Skoro przyjmujecie tematy do podcastów, to chętnie posłuchałbym jaka generacja konsol z waszej perspektywy była najbardziej przełomowa i dlaczego. Od siebie dodam tylko, że według mnie była to generacja siódma i jestem ciekawy czy również podzielacie takie zdanie. Pozdrawiam ; )
Jak słuchałem o przebraniach w Hitmanie to przypomniała mi się świetna mapa w Hokkaido z finału pierwszej części. Tam każde z przebrań było kluczem i w zależności od tego co nosiliśmy mieliśmy wstęp (lub nie) do wybranych pomieszczeń. Genialne.
Dishonored to też przyznam jedna z moich ulubionych gier w tym stylu, najbardziej lubię w tej grze możliwość improwizacji. W wielu grach skradankowych (choćby chaos theory, Izzo na pewno nie miał na myśli tej odsłony bo otwarta walka tam była kiepskim pomysłem mimo że mogliśmy mieć granaty i strzelbę...) gram na quick save lub po prostu powtarzam fragmenty jak coś spiernicze. Dishonored był natomiast tak świetne mechaniki i dawał poczucie mocy, zwłaszcza za połową gry, że jak skradanie nie wyszło to wiedziałem że jakoś z tego wyjdę, wyrżnę wszystkich - trudno, ale misja wykonana.
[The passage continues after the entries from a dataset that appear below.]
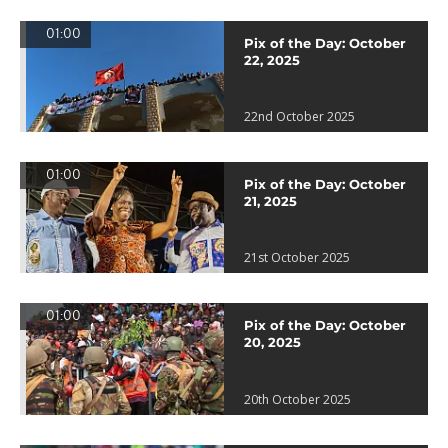
01:00
Pix of the Day: October
22, 2025
22nd October 2025
01:00
Pix of the Day: October
21, 2025
21st October 2025
01:00
Pix of the Day: October
20, 2025
20th October 2025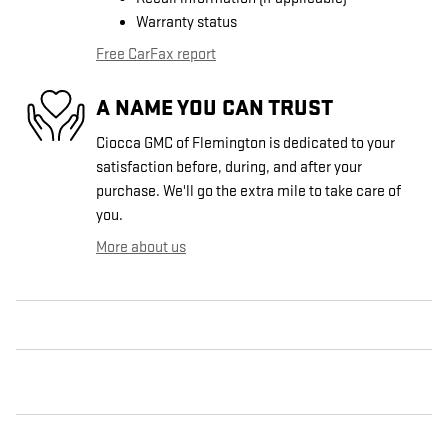
Warranty status
Free CarFax report
A NAME YOU CAN TRUST
Ciocca GMC of Flemington is dedicated to your
satisfaction before, during, and after your
purchase. We'll go the extra mile to take care of
you.
More about us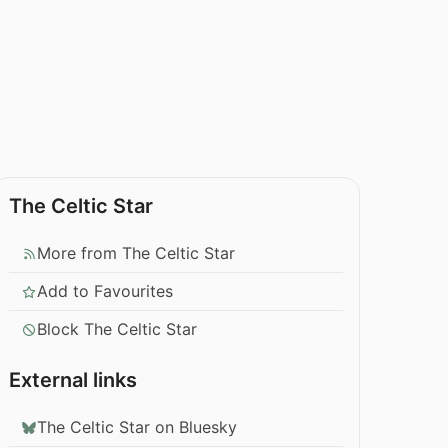
The Celtic Star
More from The Celtic Star
Add to Favourites
Block The Celtic Star
External links
The Celtic Star on Bluesky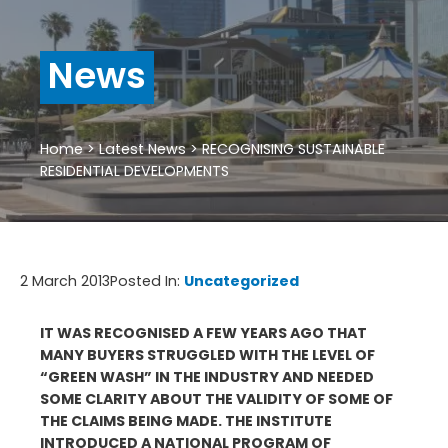
News
Home
>
Latest News
>
RECOGNISING SUSTAINABLE
RESIDENTIAL DEVELOPMENTS
2 March 2013
Posted In:
Uncategorized
IT WAS RECOGNISED A FEW YEARS AGO THAT
MANY BUYERS STRUGGLED WITH THE LEVEL OF
“GREEN WASH” IN THE INDUSTRY AND NEEDED
SOME CLARITY ABOUT THE VALIDITY OF SOME OF
THE CLAIMS BEING MADE. THE INSTITUTE
INTRODUCED A NATIONAL PROGRAM OF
Jedno przejście miałem takie a drugie stricte stealth i co by nie mówić, też niezwykle przyjemnie się w to gra. Jedna z niewielu skradanek gdzie można realnie przejść całość nikogo nie zabijając. Mimo że w misjach celem jest likwidacja różnych celów.
Jedna z gier, które pasują do definicji Marcina (przynajmniej z tego co kojarzę, bo sam nie grałem, mam ją na kupce wstydu) to Styx. Tam jak dobrze pamiętam z recenzji, jak wróg Cię wykrył to można było wczytywać sejwa, bardzo ciężko było się uratować z takiej sytuacji.
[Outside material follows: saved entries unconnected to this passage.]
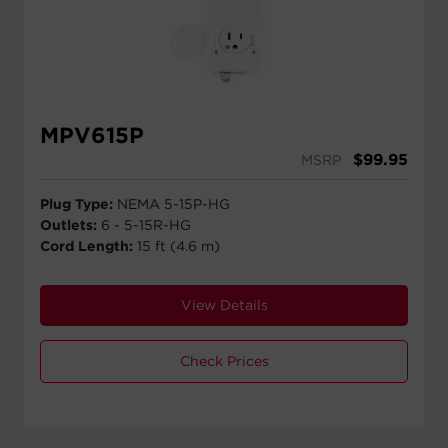
MPV615P
$
99.95
MSRP
Plug Type:
NEMA 5-15P-HG
Outlets:
6 - 5-15R-HG
Cord Length:
15 ft (4.6 m)
View Details
Check Prices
Aż się zdziwiłem, że tak mało miejsca poświęciliście serii Splinter Cell, ale to chyba wina tego, że jest teraz zupełnie zapomniana. Wciąż liczę, ze Ubisoft nas zaskoczy i powstanie remake Splinter Cella. Ta stara trylogia jest dla mnie bezkonkurencyjna jeśli chodzi o skradanki. Ile satysfakcji dawało pokonanie poziomu bez zabijania i wykrycia przez wroga. Te późniejsze odsłony już niestety nie przypadły mi do gustu ze względu na odejście od skradania na rzecz akcji. Zgodzę się z Marcinem o tym, że skradanka powinna karać za podejście typu "Rambo". Splinter Cell (pierwsza trylogia) był pod tym względem bardzo restrykcyjny: po trzech wywołanych alarmach misja kończyła się porażką, a w niektórych nie można było wywołać alarmu ani razu. Po każdej misji były przecież przyznawane punkty za ilość zabitych/obezwładnionych wrogów. PS. UV wspomina o skradaniu w Cyberpunku. Przeszedłem całą grę skradającym się netrunnerem i było to bardzo przyjemne doświadczenie. Wrogich netrunnerów namierzających gracza się po prostu kontrowało hackami.
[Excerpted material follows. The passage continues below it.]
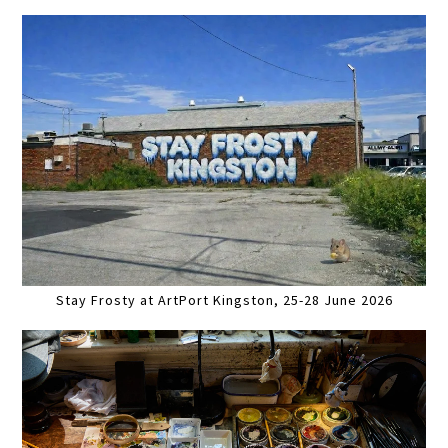
Stay Frosty at ArtPort Kingston, 25-28 June 2026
Rok temu odkryłem ciekawą, wymagającą indyczą skradankę akcji Intravenous z widokiem z góry. Mechaniki ze starych Splinter cellów, poziom widoczności, poziom hałasu. AI nawet lepsze niż w nie jednym AAA. Nacisk raczej na granie po cichu, bo jak się zrobi gorąco to łatwo można zginąć.
Jedyne współczesne skradanki, gdzie skradanie jest jedynym wyjściem a walka jest niemożliwa albo prawie niemożliwa jakie znam, to Styx Master of Shadows oraz Aragami. Może jeszcze dodał bym Assassin's Creed Chronicles z side-scrollowych skradanek. Gatunek gier stricte o skradaniu właściwie wymarł. Oczywiście, w każdej grze teraz jest możliwośc działania w skryciu, ale jest to opcjonalna funkcja i mocno uproszczona. Może remake MGS3 i Splinter Cella, który rzekomo nadal powstaje, przywrócą skradanki znowu do mainstreamu
Wspomnieliście o tym czy skradanki jako takie faktycznie są jedynie skradankami czy to dziś już raczej gatunek hybrydowy. Dobrym przykładem nowożytnych skradanek zaprojektowanych jedynie na skradanie są obie części STYX. Gra z niższego segmentu, ale w swoim fachu dobrze zrobiona, dość wymagająca. Jakakolwiek walka bezpośrednia nie miała tam kompletnie żadnego sensu. Polecam, przyzwoite mechaniki, fajne zdolności bohatera (trochę jak z Dishonored), a goblin okazał się ciekawym protagonistą.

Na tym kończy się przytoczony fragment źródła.